What’s perplexing is that the “hard skills” – engineering, design, construction – well, the challenges and rewards you can get out of going into those areas, we’re just not doing enough to grab that imagination. And we’re of course not doing enough to get more women and minorities into our industry. I’m not happy with the state of things there at all, and I’m hoping that’s something we can work on in 2020.
CAPRE: We’re looking forward to hearing from you at CAPRE’s 2020 Digital Infrastructure Outlook January 30, specifically your panel, the 3:00 pm – 3:45 pm session “International and Domestic Investment Landscape: What are IT Trends and Projections From a Local and Global Perspective?” So what are you looking forward to about the event?

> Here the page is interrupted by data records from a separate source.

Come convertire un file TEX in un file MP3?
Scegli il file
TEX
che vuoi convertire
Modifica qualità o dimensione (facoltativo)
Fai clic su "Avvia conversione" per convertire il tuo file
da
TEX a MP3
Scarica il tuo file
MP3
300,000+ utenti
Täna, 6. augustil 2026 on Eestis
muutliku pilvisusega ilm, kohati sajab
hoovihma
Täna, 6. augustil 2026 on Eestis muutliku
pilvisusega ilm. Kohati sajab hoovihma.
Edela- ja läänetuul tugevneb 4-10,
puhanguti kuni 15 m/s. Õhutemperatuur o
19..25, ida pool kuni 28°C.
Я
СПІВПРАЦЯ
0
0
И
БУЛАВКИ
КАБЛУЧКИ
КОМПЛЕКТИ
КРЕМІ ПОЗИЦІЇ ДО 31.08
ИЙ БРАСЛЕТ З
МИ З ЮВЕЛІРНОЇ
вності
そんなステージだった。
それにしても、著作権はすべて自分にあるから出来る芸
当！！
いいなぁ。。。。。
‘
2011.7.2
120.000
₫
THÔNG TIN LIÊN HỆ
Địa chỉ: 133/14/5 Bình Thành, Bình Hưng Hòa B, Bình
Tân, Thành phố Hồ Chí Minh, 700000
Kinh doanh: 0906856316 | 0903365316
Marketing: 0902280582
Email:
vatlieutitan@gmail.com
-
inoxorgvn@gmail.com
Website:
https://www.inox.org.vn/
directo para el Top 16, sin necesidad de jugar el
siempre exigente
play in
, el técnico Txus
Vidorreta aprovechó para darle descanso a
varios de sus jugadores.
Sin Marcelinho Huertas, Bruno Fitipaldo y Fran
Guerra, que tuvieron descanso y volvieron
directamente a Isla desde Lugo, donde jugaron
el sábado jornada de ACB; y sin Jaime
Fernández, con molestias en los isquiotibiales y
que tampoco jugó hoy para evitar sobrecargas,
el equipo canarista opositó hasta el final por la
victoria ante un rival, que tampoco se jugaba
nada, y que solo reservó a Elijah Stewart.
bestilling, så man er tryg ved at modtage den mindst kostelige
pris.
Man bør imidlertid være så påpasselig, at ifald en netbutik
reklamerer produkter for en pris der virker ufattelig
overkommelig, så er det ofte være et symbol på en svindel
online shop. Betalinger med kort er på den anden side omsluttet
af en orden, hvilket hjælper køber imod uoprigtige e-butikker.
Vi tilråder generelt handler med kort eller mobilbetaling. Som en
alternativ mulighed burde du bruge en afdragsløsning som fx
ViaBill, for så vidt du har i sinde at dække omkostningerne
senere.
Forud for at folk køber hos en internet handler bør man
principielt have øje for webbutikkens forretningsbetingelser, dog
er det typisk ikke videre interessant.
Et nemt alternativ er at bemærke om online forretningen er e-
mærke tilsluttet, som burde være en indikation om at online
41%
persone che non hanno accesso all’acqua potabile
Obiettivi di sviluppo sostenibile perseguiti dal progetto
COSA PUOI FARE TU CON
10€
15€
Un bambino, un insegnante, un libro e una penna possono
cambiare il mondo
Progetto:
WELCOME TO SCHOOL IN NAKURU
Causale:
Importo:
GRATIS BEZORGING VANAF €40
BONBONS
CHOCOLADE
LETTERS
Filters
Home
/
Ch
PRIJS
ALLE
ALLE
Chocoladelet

Smith: I’ve been in Northern Virginia for about 18 months and I’ve been do a number of conferences. I never walk away disappointed because I always learn something new. I enjoy learning about those different viewpoints that people bring to these conferences. Sometimes these viewpoints are very diverse, even diametrically opposed. And that’s okay, since there’s a lot of interpretation within our industry about how things work and where things are going.
CAPRE: What is the biggest challenge facing data center owners and operators in Northern Virginia as we head into 2020?

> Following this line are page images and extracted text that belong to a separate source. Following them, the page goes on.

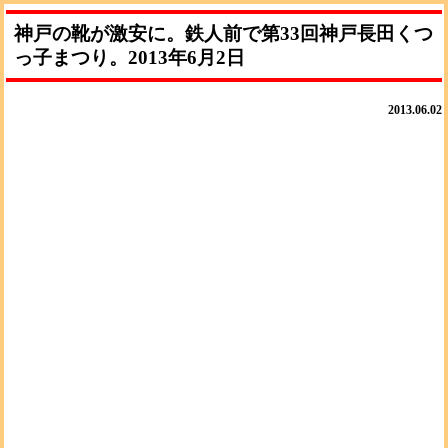
神戸の靴が激安に。鉄人前で第33回神戸長田くつ
っ子まつり。2013年6月2日
2013.06.02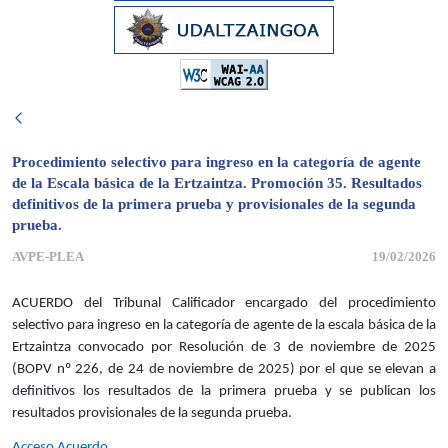
Procedimiento selectivo para ingreso en la categoría de agente
de la Escala básica de la Ertzaintza. Promoción 35. Resultados
definitivos de la primera prueba y provisionales de la segunda
prueba.
AVPE-PLEA
19/02/2026
ACUERDO del Tribunal Calificador encargado del procedimiento
selectivo para ingreso en la categoría de agente de la escala básica de la
Ertzaintza convocado por Resolución de 3 de noviembre de 2025
(BOPV nº 226, de 24 de noviembre de 2025) por el que se elevan a
definitivos los resultados de la primera prueba y se publican los
resultados provisionales de la segunda prueba.
Acceso Acuerdo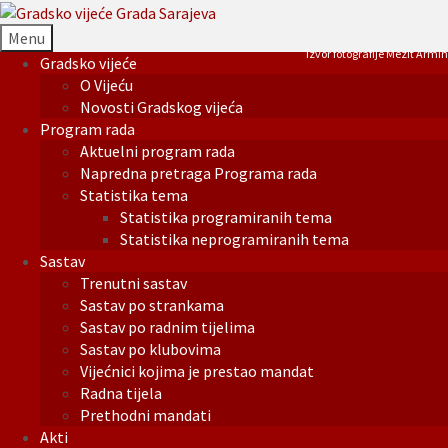
Menu
Izvor fotografije Mezit Armin
Gradsko vijeće
O Vijeću
Novosti Gradskog vijeća
Program rada
Aktuelni program rada
Napredna pretraga Programa rada
Statistika tema
Statistika programiranih tema
Statistika neprogramiranih tema
Sastav
Trenutni sastav
Sastav po strankama
Sastav po radnim tijelima
Sastav po klubovima
Vijećnici kojima je prestao mandat
Radna tijela
Prethodni mandati
Akti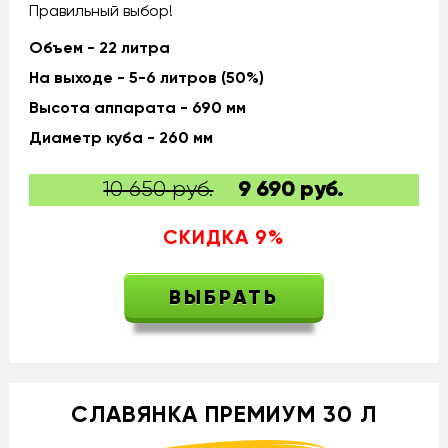
Правильный выбор!
Объем - 22 литра
На выходе - 5-6 литров (50%)
Высота аппарата - 690 мм
Диаметр куба - 260 мм
10 650 руб.
9 690
руб.
СКИДКА
9
%
ВЫБРАТЬ
СЛАВЯНКА ПРЕМИУМ 30 Л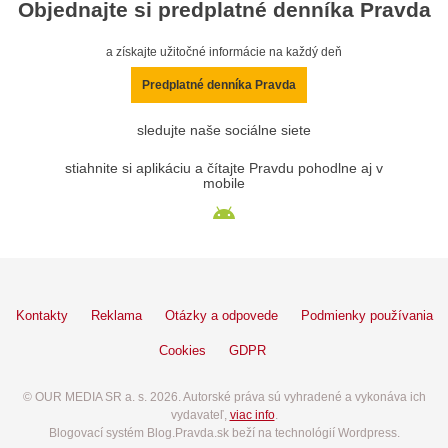
Objednajte si predplatné denníka Pravda
a získajte užitočné informácie na každý deň
Predplatné denníka Pravda
sledujte naše sociálne siete
stiahnite si aplikáciu a čítajte Pravdu pohodlne aj v
mobile
Kontakty
Reklama
Otázky a odpovede
Podmienky používania
Cookies
GDPR
© OUR MEDIA SR a. s. 2026. Autorské práva sú vyhradené a vykonáva ich
vydavateľ,
viac info
.
Blogovací systém Blog.Pravda.sk beží na technológií Wordpress.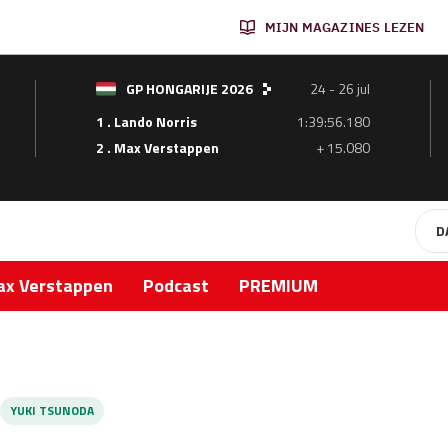
MIJN MAGAZINES LEZEN
GP HONGARIJE 2026
24 - 26 jul
1 . Lando Norris
1:39:56.180
2 . Max Verstappen
+ 15.080
D
x Verstappen
Podcast
PREMIUM
YUKI TSUNODA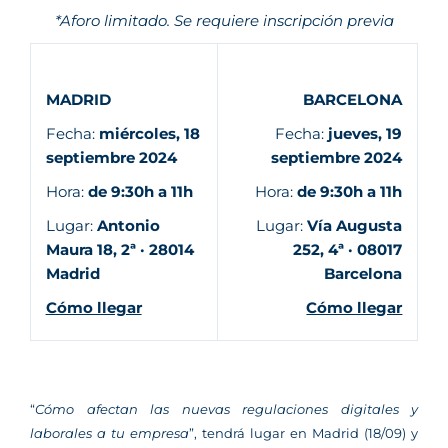
*Aforo limitado. Se requiere inscripción previa
MADRID
BARCELONA
Fecha:
miércoles, 18
Fecha:
jueves, 19
septiembre 2024
septiembre 2024
Hora:
de 9:30h a 11h
Hora:
de 9:30h a 11h
Lugar:
Antonio
Lugar:
Vía Augusta
Maura 18, 2ª · 28014
252, 4ª · 08017
Madrid
Barcelona
Cómo llegar
Cómo llegar
“
Cómo afectan las nuevas regulaciones digitales y
laborales a tu empresa
”, tendrá lugar en Madrid (18/09) y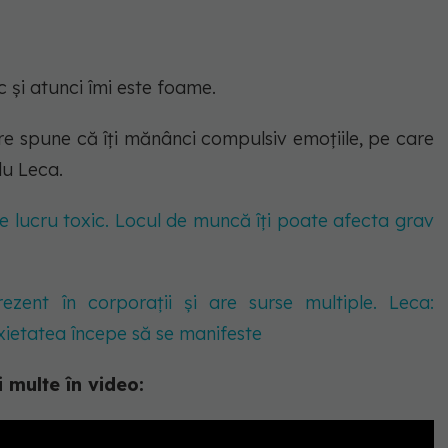
c și atunci îmi este foame.
are spune că îți mănânci compulsiv emoțiile, pe care
du Leca.
e lucru toxic. Locul de muncă îți poate afecta grav
ezent în corporații și are surse multiple. Leca:
nxietatea începe să se manifeste
 multe în video:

Smith: I think that the challenges that the data centers are going to have to get over is pricing – the cost of land, services, etc. Amazon just bought a tract of land in Chantilly for $73 Million USD. That’s a lot of money. If you look at the baseline on the input costs of land, then it’s relatively small, but I do believe that the challenge in some states will become how you manage these rising costs.
CAPRE: What tailwinds do local owners and operators have on their side?

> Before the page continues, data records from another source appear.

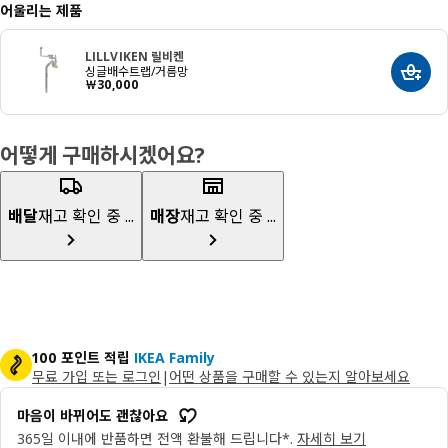
어울리는 제품
LILLVIKEN 릴비켄
싱글배수트랩/거름망
장바구
가격 ￦ 30000
￦
30,000
어떻게 구매하시겠어요?
배달
재고 확인 중 ...
매장
재고 확인 중 ...
100 포인트 적립
IKEA Family
무료 가입 또는 로그인
|
어떤 상품을 구매할 수 있는지 알아보세요
마음이 바뀌어도 괜찮아요
365일 이내에 반품하면 전액 환불해 드립니다*.
자세히 보기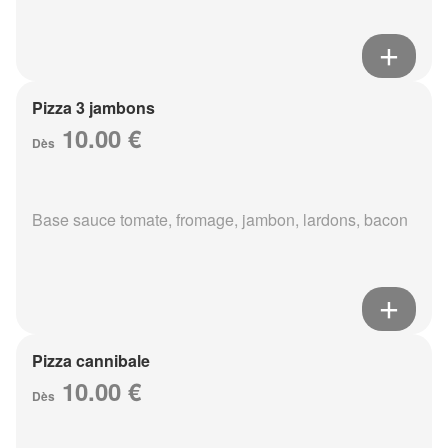
Pizza 3 jambons
10.00 €
Dès
Base sauce tomate, fromage, jambon, lardons, bacon
Pizza cannibale
10.00 €
Dès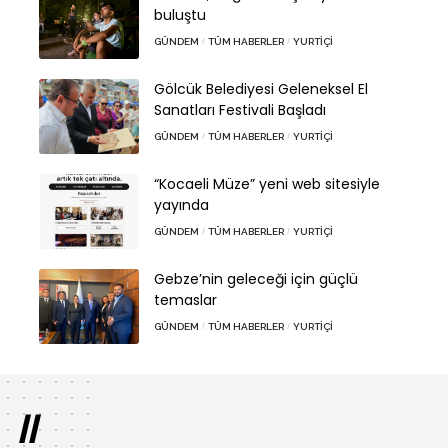
buluştu
GÜNDEM
TÜM HABERLER
YURTIÇI
Gölcük Belediyesi Geleneksel El
Sanatları Festivali Başladı
GÜNDEM
TÜM HABERLER
YURTIÇI
“Kocaeli Müze” yeni web sitesiyle
yayında
GÜNDEM
TÜM HABERLER
YURTIÇI
Gebze’nin geleceği için güçlü
temaslar
GÜNDEM
TÜM HABERLER
YURTIÇI
//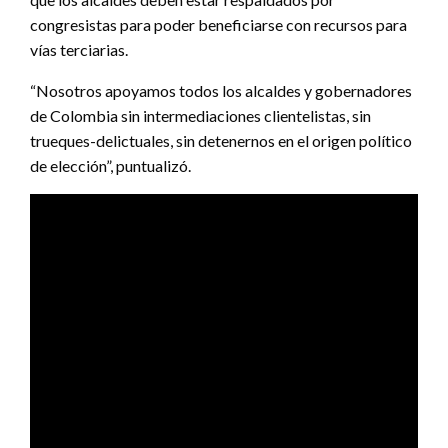
congresistas para poder beneficiarse con recursos para
vías terciarias.
“Nosotros apoyamos todos los alcaldes y gobernadores
de Colombia sin intermediaciones clientelistas, sin
trueques-delictuales, sin detenernos en el origen político
de elección”, puntualizó.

Smith: These secondary markets which surround more primary areas of activity, such as Prince William County as opposed to Loudoun County, are developing in such a way that they don’t even feel they’re competing against each other. Northern Virginia has proven to the rest of the world that collaboration leads to better growth and understanding, and that’s very important. When I travel globally, the collaboration isn’t necessary as strong as it is here. Local governments here work together – they understand that the whole is greater than the sum of its parts. At the end of the day it benefits the county and the state. As an outsider who has been here for a short time, the ability for Northern Virginia to continuously generate demand is just insane. The challenge will be to manage it more collectively, as more and more counties acquire more business. After all, Loudoun County is running out of space.
CAPRE: What do you think will the biggest change in the industry as we proceed through 2020?
Smith: I hate to say this, but it’s the Edge. The Edge is still a buzzword that’s not clearly defined. But over the next 12-24 months, specifically in 2020, there will be a purer understanding of how the Edge can be monetized and what kind of value we can derive from it. I really believe that is something that will happen this year. I’m excited about that because I’m still coming to grips with what the edge is and how we’re going to make it work.
South African born, Lee Smith is the founder of DataCenterDNA LLC, a boutique firm which consults and advises on aspects that impact and improve operational sustainability and resilience, strategy, the expansion of mission-critical data centers, as well as education and skills development. Lee has more than 30 years of data center industry experience, ranging from planning, design, commissioning and integration, to infrastructure services management, software engineering and operations. He’s established himself as an expert in mission-critical data centre consulting on the African continent for more than a decade.